Mom took him back to the doctor a day or so later and voiced our concerns: “He’s so weak. I think he needs to go to the hospital.”

But the doctor reassured her. “He’ll be alright. Just help him get up and down and to and from the bathroom. He’ll slowly regain his strength.” Again, after work, Gene and I drove over to visit, taking a small dish of banana pudding for my father. Daddy was lying on the sofa, so, so weak, with my mother sitting at his feet. He barely touched the dessert. I kissed his cheek before we left, and something shook me as we walked out of the house. In retrospect, I think I may have had a premonition—a feeling that something horrible was about to happen.

He died a few hours later, on August 21, 1992. The coroner said that the cause of death was hypokalemia, or low potassium. The Lasix that flushed fluid from his body had also flushed out critical electrolytes, triggering a heart attack. Paramedics could not revive him that night. He was pronounced dead at the hospital.

Every summer since, as August approaches, I relive it all over again like a broken record. I drop them off at the airport. They return. They visit the doctor. The fluid comes off. Gene and I drive to a concert and witness a sky full of shooting stars on the way home. My father grows so weak he can’t sit up. We visit him. I kiss his cheek. He dies that night. We bury him in a flannel shirt and jeans.

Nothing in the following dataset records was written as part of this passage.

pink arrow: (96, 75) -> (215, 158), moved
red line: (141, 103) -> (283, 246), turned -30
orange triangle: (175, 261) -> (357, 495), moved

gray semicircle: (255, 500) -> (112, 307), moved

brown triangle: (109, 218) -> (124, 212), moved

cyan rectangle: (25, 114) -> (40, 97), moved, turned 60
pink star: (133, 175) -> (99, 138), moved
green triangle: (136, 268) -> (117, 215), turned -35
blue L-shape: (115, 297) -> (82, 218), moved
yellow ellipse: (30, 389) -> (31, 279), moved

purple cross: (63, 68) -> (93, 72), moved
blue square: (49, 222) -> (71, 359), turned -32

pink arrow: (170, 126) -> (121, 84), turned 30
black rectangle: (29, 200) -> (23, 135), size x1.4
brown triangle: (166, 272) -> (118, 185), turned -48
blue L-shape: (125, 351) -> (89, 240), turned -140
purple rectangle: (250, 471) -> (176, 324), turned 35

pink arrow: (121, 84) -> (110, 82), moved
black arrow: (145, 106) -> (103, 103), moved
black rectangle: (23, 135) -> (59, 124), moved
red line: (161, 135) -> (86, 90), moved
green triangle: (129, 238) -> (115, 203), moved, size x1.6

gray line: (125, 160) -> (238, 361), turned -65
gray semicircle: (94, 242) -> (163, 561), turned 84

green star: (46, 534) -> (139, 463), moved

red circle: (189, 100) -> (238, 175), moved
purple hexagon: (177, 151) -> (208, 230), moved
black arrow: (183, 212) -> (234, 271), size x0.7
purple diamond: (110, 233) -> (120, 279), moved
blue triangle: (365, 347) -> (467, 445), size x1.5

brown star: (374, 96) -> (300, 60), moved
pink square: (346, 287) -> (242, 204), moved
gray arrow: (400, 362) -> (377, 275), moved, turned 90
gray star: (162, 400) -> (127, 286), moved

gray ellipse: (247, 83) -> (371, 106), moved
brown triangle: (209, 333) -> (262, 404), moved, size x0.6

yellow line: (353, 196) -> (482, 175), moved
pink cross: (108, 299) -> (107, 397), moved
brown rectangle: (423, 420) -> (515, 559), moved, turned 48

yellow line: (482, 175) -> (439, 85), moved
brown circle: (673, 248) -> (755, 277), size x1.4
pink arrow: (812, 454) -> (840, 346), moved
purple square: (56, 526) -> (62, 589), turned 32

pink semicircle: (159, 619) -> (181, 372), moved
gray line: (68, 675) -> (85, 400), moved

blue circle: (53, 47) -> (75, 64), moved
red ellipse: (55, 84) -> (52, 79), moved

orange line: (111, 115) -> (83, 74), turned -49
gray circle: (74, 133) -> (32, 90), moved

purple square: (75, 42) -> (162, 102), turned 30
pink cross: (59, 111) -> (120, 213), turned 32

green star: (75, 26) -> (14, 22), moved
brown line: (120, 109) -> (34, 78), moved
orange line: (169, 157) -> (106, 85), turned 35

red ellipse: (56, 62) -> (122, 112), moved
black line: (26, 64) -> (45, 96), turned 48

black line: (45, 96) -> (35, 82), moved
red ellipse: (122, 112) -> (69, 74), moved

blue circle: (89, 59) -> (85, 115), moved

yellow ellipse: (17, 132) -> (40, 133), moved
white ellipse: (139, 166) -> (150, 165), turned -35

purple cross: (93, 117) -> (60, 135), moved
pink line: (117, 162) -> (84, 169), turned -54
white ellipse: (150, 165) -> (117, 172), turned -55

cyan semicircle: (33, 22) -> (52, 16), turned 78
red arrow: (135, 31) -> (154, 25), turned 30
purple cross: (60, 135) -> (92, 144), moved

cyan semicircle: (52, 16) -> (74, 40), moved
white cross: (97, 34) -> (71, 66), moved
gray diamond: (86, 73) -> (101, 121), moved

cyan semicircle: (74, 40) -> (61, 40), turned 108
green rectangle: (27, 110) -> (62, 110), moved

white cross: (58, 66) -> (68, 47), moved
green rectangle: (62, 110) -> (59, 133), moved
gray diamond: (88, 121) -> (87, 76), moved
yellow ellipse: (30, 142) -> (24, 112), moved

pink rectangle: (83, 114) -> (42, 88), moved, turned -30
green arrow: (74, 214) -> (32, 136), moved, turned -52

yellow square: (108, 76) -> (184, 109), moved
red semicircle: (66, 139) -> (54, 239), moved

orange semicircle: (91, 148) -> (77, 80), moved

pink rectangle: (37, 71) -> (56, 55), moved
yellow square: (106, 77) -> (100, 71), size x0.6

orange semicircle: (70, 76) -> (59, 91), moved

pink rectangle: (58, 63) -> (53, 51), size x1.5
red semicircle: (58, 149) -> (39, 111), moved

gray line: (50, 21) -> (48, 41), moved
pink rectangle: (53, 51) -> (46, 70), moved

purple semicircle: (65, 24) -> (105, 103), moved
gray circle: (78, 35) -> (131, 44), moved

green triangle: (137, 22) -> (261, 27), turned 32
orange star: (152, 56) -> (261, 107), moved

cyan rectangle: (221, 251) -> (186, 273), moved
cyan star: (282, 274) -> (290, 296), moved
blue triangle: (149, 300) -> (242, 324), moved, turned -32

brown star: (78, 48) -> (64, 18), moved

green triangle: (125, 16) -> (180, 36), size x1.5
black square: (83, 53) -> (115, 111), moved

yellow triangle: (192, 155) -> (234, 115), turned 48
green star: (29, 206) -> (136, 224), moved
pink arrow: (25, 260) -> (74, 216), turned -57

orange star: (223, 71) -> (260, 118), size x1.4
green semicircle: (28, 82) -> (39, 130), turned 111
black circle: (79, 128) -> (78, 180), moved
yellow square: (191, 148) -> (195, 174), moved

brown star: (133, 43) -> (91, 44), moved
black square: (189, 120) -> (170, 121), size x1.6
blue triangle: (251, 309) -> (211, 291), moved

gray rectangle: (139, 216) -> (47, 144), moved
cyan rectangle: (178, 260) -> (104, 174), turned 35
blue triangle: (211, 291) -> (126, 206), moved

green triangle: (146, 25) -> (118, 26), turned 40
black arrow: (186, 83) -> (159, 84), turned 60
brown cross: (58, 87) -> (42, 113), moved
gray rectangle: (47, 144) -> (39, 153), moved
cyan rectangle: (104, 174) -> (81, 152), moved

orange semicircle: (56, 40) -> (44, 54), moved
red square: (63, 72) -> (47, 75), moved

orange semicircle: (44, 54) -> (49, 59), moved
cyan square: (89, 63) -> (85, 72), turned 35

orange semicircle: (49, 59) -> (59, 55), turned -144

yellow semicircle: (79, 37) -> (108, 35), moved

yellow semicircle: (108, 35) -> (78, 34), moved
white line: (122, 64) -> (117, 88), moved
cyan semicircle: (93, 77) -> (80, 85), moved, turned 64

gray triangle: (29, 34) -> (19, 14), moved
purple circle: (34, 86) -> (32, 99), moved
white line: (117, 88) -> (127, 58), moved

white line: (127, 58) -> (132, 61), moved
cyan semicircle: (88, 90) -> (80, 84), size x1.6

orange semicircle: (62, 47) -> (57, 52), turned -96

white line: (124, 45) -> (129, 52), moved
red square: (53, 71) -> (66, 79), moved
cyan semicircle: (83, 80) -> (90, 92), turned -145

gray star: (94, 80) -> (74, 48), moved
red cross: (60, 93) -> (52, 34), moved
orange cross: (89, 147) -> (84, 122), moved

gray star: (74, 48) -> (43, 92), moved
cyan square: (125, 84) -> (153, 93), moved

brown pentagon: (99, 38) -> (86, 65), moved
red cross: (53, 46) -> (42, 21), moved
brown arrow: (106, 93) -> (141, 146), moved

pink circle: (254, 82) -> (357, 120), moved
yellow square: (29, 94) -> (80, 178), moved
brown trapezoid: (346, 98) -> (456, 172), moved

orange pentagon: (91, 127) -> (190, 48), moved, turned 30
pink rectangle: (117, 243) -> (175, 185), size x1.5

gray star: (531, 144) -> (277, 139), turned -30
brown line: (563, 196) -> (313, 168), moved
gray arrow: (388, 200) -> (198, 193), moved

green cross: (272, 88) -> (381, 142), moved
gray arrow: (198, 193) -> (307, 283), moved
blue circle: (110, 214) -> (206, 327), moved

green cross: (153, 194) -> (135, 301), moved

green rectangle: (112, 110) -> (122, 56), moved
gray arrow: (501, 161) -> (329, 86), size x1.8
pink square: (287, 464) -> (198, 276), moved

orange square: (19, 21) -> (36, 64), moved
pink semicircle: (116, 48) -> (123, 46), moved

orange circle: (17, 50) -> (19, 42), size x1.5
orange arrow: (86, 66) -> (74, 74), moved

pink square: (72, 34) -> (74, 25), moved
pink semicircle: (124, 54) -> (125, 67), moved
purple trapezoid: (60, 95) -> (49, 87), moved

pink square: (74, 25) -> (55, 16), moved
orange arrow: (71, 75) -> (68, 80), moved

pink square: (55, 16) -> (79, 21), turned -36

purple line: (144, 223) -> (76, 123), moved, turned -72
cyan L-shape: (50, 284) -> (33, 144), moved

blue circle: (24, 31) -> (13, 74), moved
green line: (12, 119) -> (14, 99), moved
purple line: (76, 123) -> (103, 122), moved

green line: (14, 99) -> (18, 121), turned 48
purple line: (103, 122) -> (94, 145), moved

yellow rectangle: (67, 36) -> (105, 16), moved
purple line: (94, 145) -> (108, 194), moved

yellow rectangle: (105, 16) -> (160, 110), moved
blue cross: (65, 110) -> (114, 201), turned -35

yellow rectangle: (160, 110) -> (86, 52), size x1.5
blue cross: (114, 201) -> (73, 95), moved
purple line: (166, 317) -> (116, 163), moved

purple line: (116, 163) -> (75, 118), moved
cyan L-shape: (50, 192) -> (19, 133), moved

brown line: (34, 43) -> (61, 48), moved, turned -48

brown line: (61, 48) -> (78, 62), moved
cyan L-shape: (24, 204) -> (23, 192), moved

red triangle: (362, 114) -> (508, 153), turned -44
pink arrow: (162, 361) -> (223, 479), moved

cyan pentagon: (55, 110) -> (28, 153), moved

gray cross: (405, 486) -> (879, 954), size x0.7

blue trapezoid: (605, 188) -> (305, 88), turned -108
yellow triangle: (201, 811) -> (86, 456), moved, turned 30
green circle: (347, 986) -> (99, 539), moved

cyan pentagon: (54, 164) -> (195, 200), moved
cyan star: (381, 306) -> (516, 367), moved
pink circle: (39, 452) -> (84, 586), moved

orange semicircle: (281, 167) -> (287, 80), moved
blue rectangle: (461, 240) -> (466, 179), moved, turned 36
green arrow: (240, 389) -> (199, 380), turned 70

I relive it over and over again, and I grieve over and over again.

This year, the Perseid peak will be diminished by a full moon, reducing the meteors’ visibility by 75%. continued from page

But for me, the brightness of the sky or the visibility of the meteors doesn’t matter. The Perseid meteor shower finds me whenever and however it appears, carrying the weight of that terrible week when the sky fell in silver streaks around me, and my father fell away from us forever.

Each and every year, mention of the Perseid connects me across decades to the moments on a dark interstate in 1992— my husband and I watching in wonder. Even today, I look upward and am blown away by the meteor shower’s magnificence. But I look up there for another reason, too. I look up there hoping that somewhere among those brilliant streaks of light, my father’s spirit is still falling gently through the darkness, falling all around me, reminding me that even in our deepest grief, beauty and love continue to illuminate the world.